Helping create and maintain JHI’s SOX control environment across all in-scope SAP SOX systems.
Overseeing and managing the SAP GRC application to ensure it is fit for purpose for all interested parties’ requirements. This will involve constant collaboration with end users, control owners, information security, and internal audit
Other SAP GRC responsibilities include:
Responsible for operating SoX and ISAE 3402 controls.
Responsible for collaborating with control owners/ control operators to ensure the successful design and operating effectiveness of all SoX and ISAE 3402 controls.

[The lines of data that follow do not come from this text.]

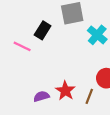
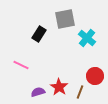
pink line: (22, 46) -> (21, 65), moved

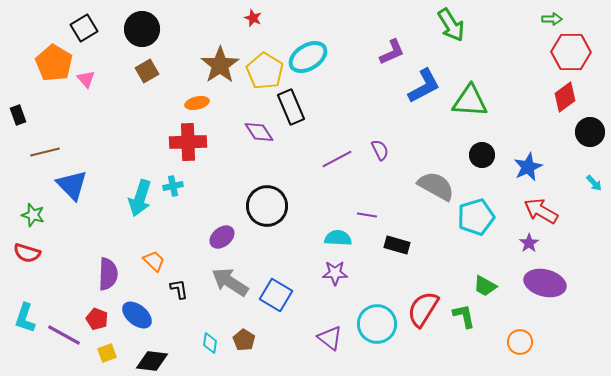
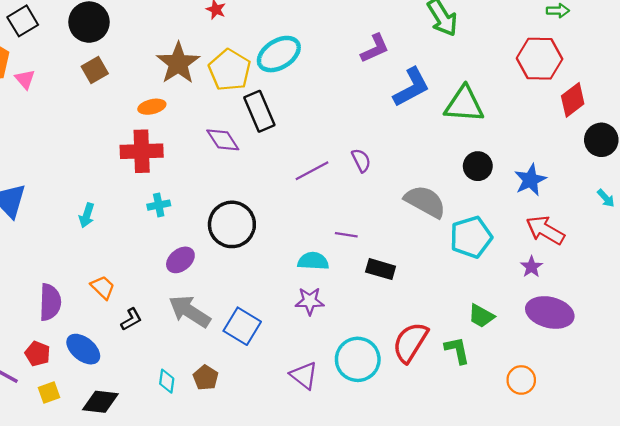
red hexagon: (571, 52) -> (540, 59), moved
cyan cross: (173, 186) -> (159, 205), moved
cyan arrow: (140, 198) -> (87, 215), size x0.6
black L-shape: (179, 289) -> (131, 319), turned 70

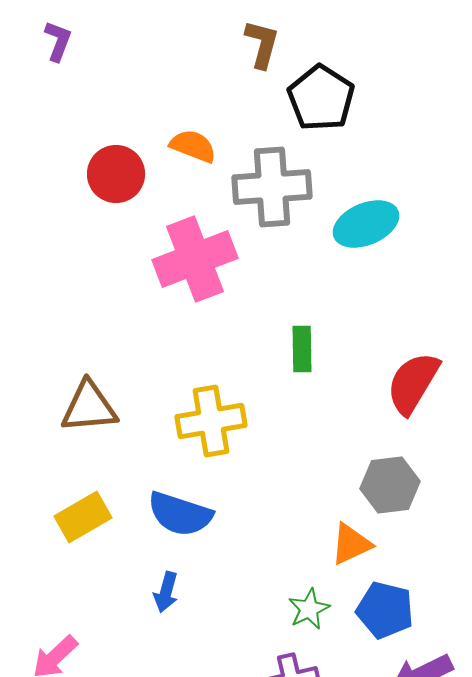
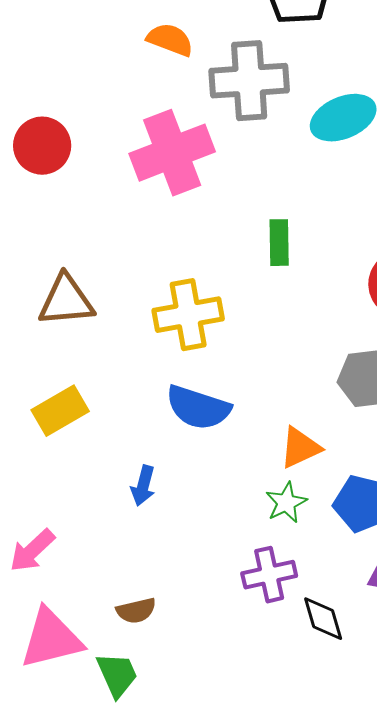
red circle: (116, 174) -> (42, 146), moved
blue semicircle: (180, 514) -> (198, 408), moved
orange triangle: (351, 544) -> (300, 448), moved

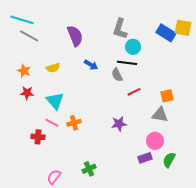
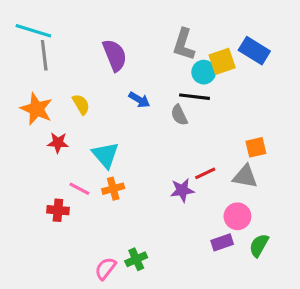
yellow square: (183, 28) -> (222, 61), moved, turned -30
gray line: (29, 36) -> (44, 55), turned 54
yellow semicircle: (53, 68) -> (81, 104), turned -104
orange star: (24, 71) -> (36, 109), size x1.5
red line: (134, 92) -> (205, 173), moved
red star: (27, 93) -> (58, 143), moved
cyan triangle: (55, 101) -> (106, 155), moved
pink semicircle: (54, 177) -> (106, 268), moved

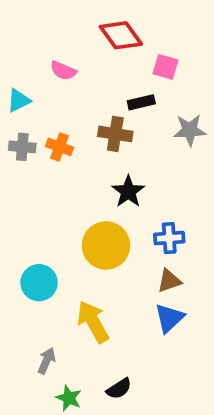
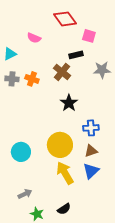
brown cross: (115, 134) -> (62, 72), turned 30
yellow circle: (106, 245) -> (60, 145), moved
yellow arrow: (93, 322) -> (65, 173), moved
gray arrow: (46, 361) -> (25, 194), turned 40

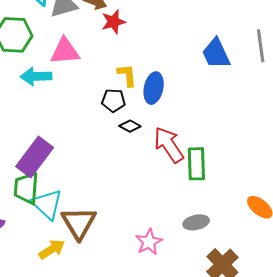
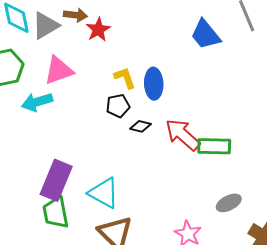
green rectangle: (196, 164) -> (214, 146), turned -72
cyan triangle: (47, 204) -> (104, 193), moved

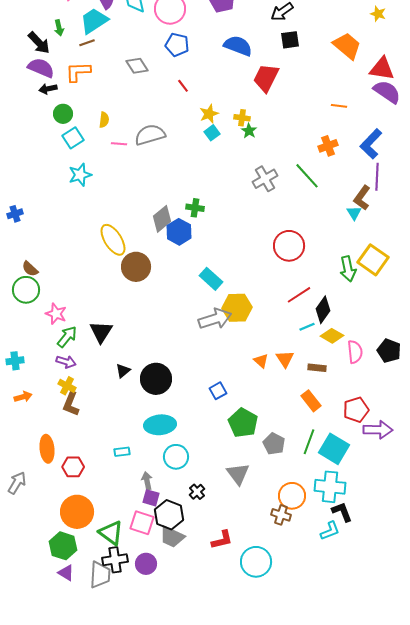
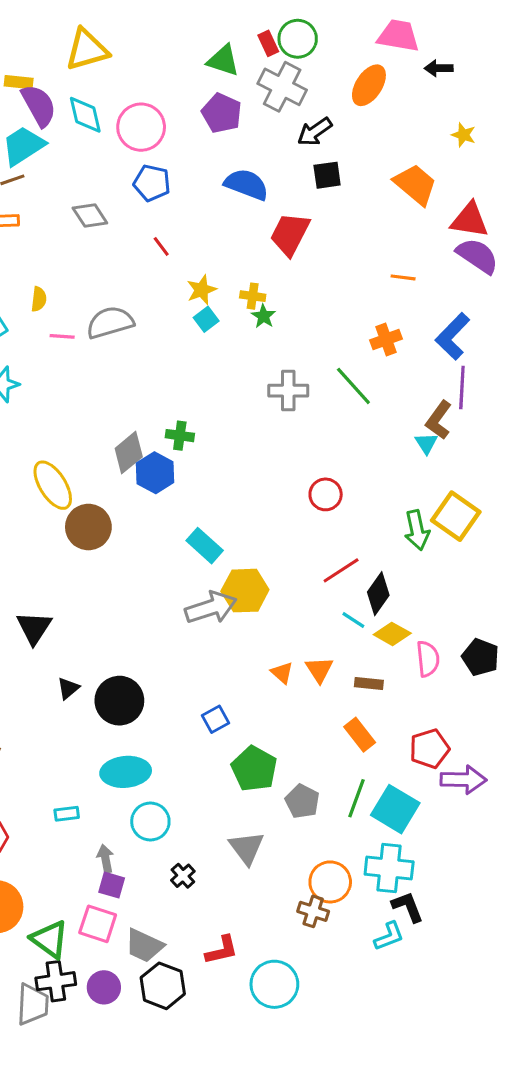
gray cross: (265, 179) -> (288, 391), turned 30
red circle: (289, 246) -> (326, 494), size x0.7
cyan line: (307, 327) -> (353, 620), turned 56
black hexagon: (169, 515) -> (163, 986), moved

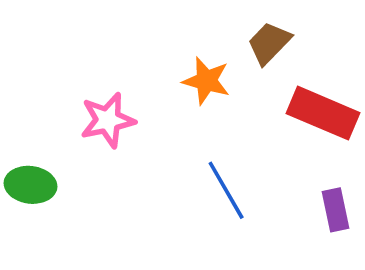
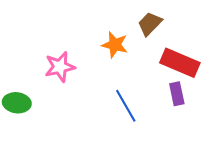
purple rectangle: (336, 210) -> (177, 94), moved

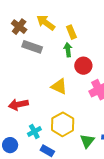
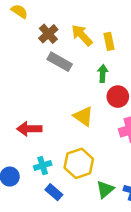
yellow rectangle: (71, 32) -> (109, 41), moved

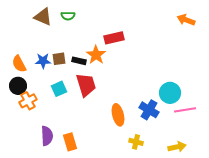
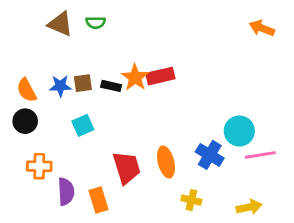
red rectangle: (114, 38) -> (160, 76), moved
red trapezoid: (86, 85) -> (127, 168), moved
orange cross: (28, 101) -> (39, 166), moved, turned 30

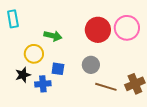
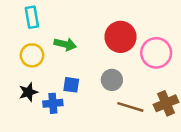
cyan rectangle: (13, 19) -> (32, 17), moved
pink circle: (127, 28) -> (156, 53), moved
yellow circle: (34, 54) -> (32, 55), moved

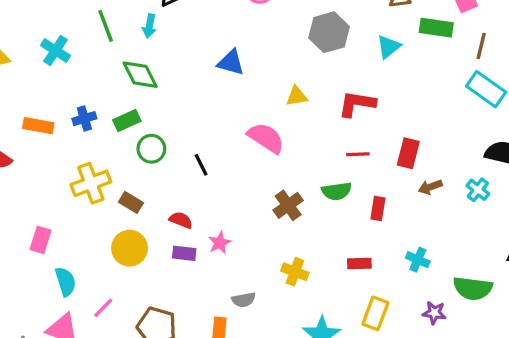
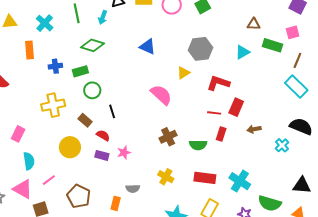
gray hexagon: (329, 32) -> (200, 49), moved
green diamond: (140, 75) -> (92, 45), turned -55
yellow triangle: (297, 96) -> (183, 73), turned -32
orange rectangle: (38, 126) -> (29, 50), moved, turned 66
red rectangle: (408, 153) -> (236, 107), moved
black line: (201, 165) -> (112, 111), moved
brown arrow: (430, 187) -> (254, 129), moved
green semicircle: (337, 191) -> (198, 145), moved
brown rectangle: (131, 202) -> (85, 120), moved
red rectangle: (378, 208) -> (221, 134), moved
cyan cross: (418, 260) -> (240, 181), size x1.5
red rectangle: (359, 264) -> (205, 178), size x1.5

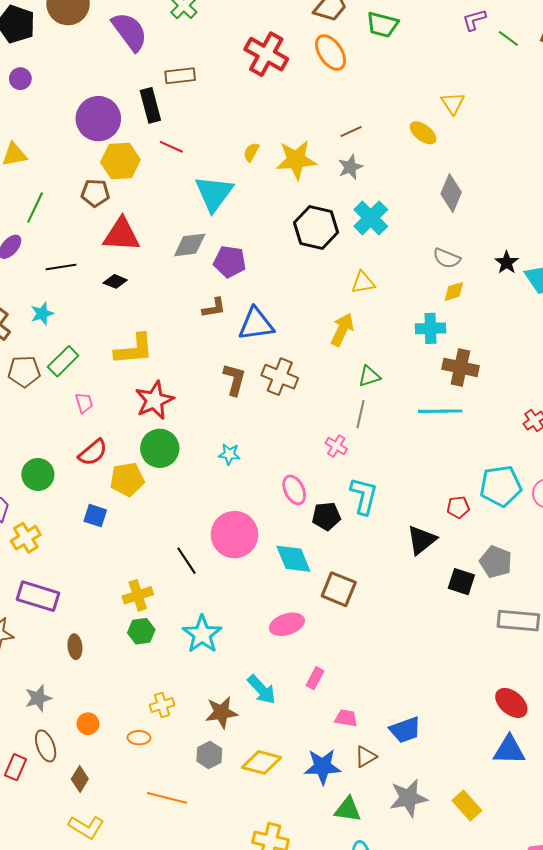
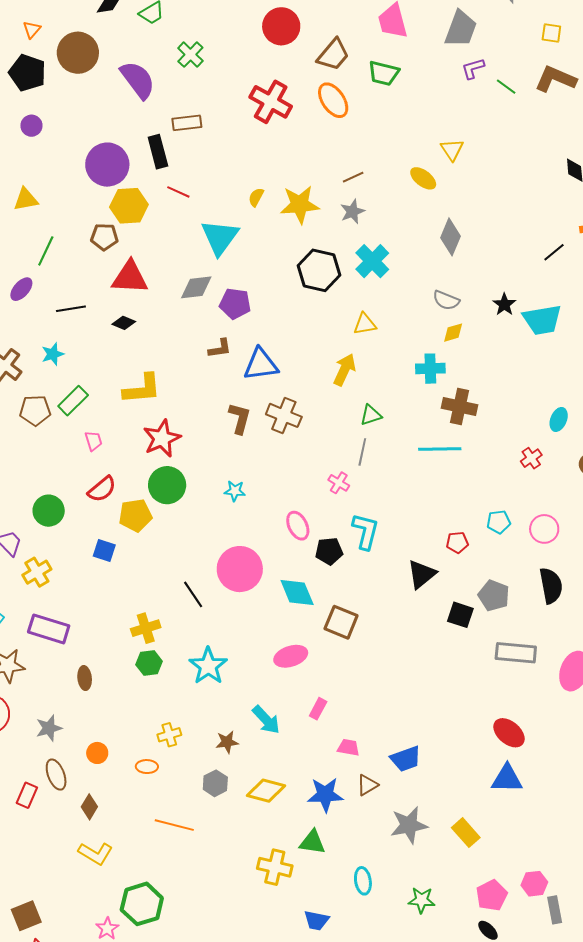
cyan pentagon: (501, 486) -> (499, 522), size x0.6
brown star: (221, 712) -> (227, 742), size x0.7
green triangle: (348, 809) -> (312, 842), moved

Responsible for ownership of all SoD (Segregation of Duties) processes and collaborating with SoD risk and mitigating control owners to evidence the operation of regular oversight over SoD violations and mitigating actions & follow-up.
Ensuring that all control objectives within the DCT landscape are in place and operating as specified and helping coach control owners on changes that need to be made in the event a control is not operating as expected.
Partnering with internal and external audit to ensure all audit processes are documented, socialized, and adhered to with respect to the Finance and HR platforms
Participating in and facilitating audit activities and partnering with IT Product Owners to drive any remedial actions
Providing subject matter expertise in the SAP Security and GRC space to Internal and External Auditors and responsible for technical oversight, best practice guidance, and point of escalation as needed during project lifecycle, service management, and incident management
Assisting with the frequent reporting and tracking of the SAP SOX controls. Success candidate will have experience in IT internal and external audits and functional experience with SAP and have sound understanding of SOX requirements.
Identifying and implementing best practices to meet audit requirements in a timely manner.
Designing IT testing procedures to identify and evaluate risk exposures in order to determine the efficacy and efficiency of controls.
Carry out additional duties as assigned.
Technical skills and qualifications
Minimum of 5 years working experience in IT Risk Management, SOX compliance, or auditing with a strong background in IT controls.
Bachelor's degree in Computer Science/Information Technology, Accounting or equivalent commensurate experience preferred.
5+ years, working experience with SAP GRC
5+ years’ experience in SAP Security Administration
Strong understanding of Sarbanes-Oxley (SOX) and other regulatory requirements that may impact SAP Security.
Experience developing security solutions that address Sarbanes-Oxley requirements.
Technical knowledge of SAP landscape and roadmap and a good understanding of IT Infrastructure and Information Security functions.
Experience in successful SOX implementation in project and support models and follow-up.
SAP CISA certification preferred.
Effective communication and technical leadership. Candidate must demonstrate a high level of communication skills, both verbal and written
Candidate must be able to mentor and coach other members of the team as well as possess the ability to communicate effectively with technical and business audiences interchangeably.
Strong organisation and planning skills.
Must have the ability to work with limited supervision and exhibit a strong sense of urgency.
Ability to maintain strict adherence to security requirements and policies.
Strong stakeholder management skills across all levels of the business.
Strong conceptual, analytical, problem-solving, troubleshooting, and resolution skills including transaction tracing, issue escalation, and problem diagnosis.
Documentation and presentation skills catered to a diverse technical and business audience.